RECORDS =

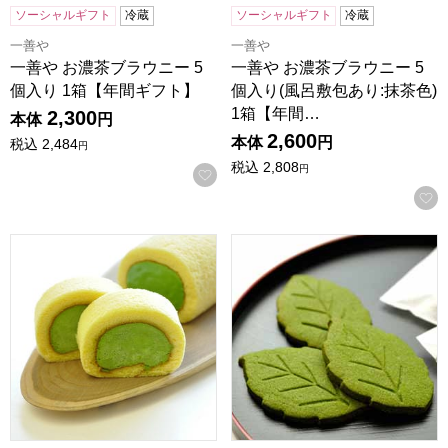
ソーシャルギフト
冷蔵
ソーシャルギフト
冷蔵
一善や
一善や
一善や お濃茶ブラウニー 5
一善や お濃茶ブラウニー 5
個入り 1箱【年間ギフト】
個入り(風呂敷包あり:抹茶色)
1箱【年間…
2,300
本体
円
2,600
本体
円
税込
2,484
円
税込
2,808
円
お気に入りに登録する
京都宇治 茶游堂 濃茶ロールケーキ【年間ギフト】
京都宇治 茶游堂 抹茶サブレ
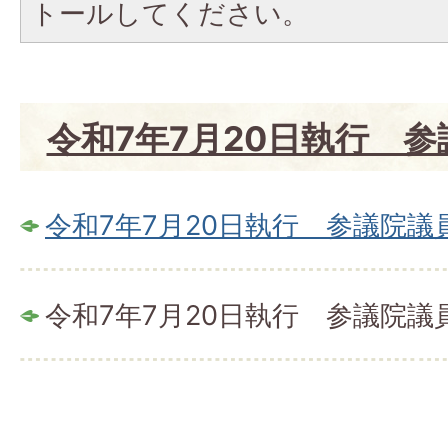
トールしてください。
令和7年7月20日執行 
令和7年7月20日執行 参議院
令和7年7月20日執行 参議院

WORK TO BE COMPLETED =
Write out each entry again exactly, and skip the pictures.

OUTPUT FOR THIS TASK =
ソーシャルギフト
冷蔵
ソーシャルギフト
冷蔵
一善や
一善や
一善や お濃茶ブラウニー 5
一善や お濃茶ブラウニー 5
個入り 1箱【年間ギフト】
個入り(風呂敷包あり:抹茶色)
1箱【年間…
2,300
本体
円
2,600
本体
円
税込
2,484
円
税込
2,808
円
お気に入りに登録する
京都宇治 茶游堂 濃茶ロールケーキ【年間ギフト】
京都宇治 茶游堂 抹茶サブレ
トールしてください。
令和7年7月20日執行 
令和7年7月20日執行 参議院
令和7年7月20日執行 参議院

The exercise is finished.